Whenever a line in the records below holds the string "Flagler", include it in the count, and state the number alone.
━━━━━━
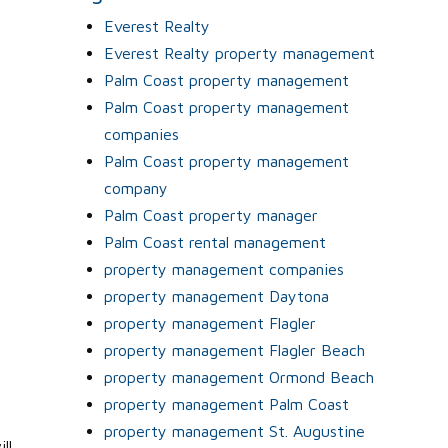
Everest Realty
s
Everest Realty property management
Palm Coast property management
Palm Coast property management
companies
Palm Coast property management
company
Palm Coast property manager
Palm Coast rental management
property management companies
property management Daytona
property management Flagler
property management Flagler Beach
property management Ormond Beach
property management Palm Coast
property management St. Augustine
ll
━━━━━━
== Answer for the task ==
2